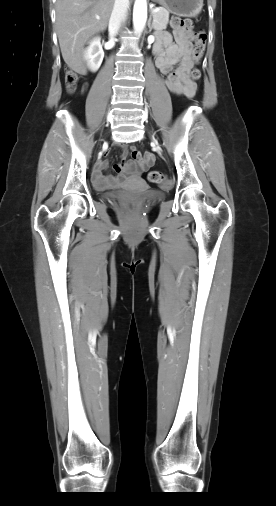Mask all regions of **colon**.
Segmentation results:
<instances>
[{
  "label": "colon",
  "mask_w": 276,
  "mask_h": 506,
  "mask_svg": "<svg viewBox=\"0 0 276 506\" xmlns=\"http://www.w3.org/2000/svg\"><path fill=\"white\" fill-rule=\"evenodd\" d=\"M171 25L176 30L185 31L187 33H191L192 31V21L189 18L184 17H173L171 20ZM193 59L196 63H199L203 57V53L206 45V35L204 32L199 31L193 33ZM201 76V72L199 69H194L192 71V78L194 80H198ZM79 81V77L76 72L72 70H67L65 74V83L67 90L72 93L76 90L77 84ZM148 180L155 184L169 185V181L166 176L158 171H152L148 174ZM131 207V206H130Z\"/></svg>",
  "instance_id": "obj_1"
}]
</instances>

········

TASK:
Write out every line above exactly, minus images.

YOUR SOLUTION:
Mask all regions of **colon**.
Segmentation results:
<instances>
[{
  "label": "colon",
  "mask_w": 276,
  "mask_h": 506,
  "mask_svg": "<svg viewBox=\"0 0 276 506\" xmlns=\"http://www.w3.org/2000/svg\"><path fill=\"white\" fill-rule=\"evenodd\" d=\"M171 25L176 30L185 31L187 33H191L192 31V21L189 18L184 17H173L171 20ZM193 59L196 63H199L203 57V53L206 45V35L204 32L199 31L193 33ZM201 76V72L199 69H194L192 71V78L194 80H198ZM79 81V77L76 72L72 70H67L65 74V83L67 90L72 93L76 90L77 84ZM148 180L155 184L169 185V181L166 176L158 171H152L148 174ZM131 207V206H130Z\"/></svg>",
  "instance_id": "obj_1"
}]
</instances>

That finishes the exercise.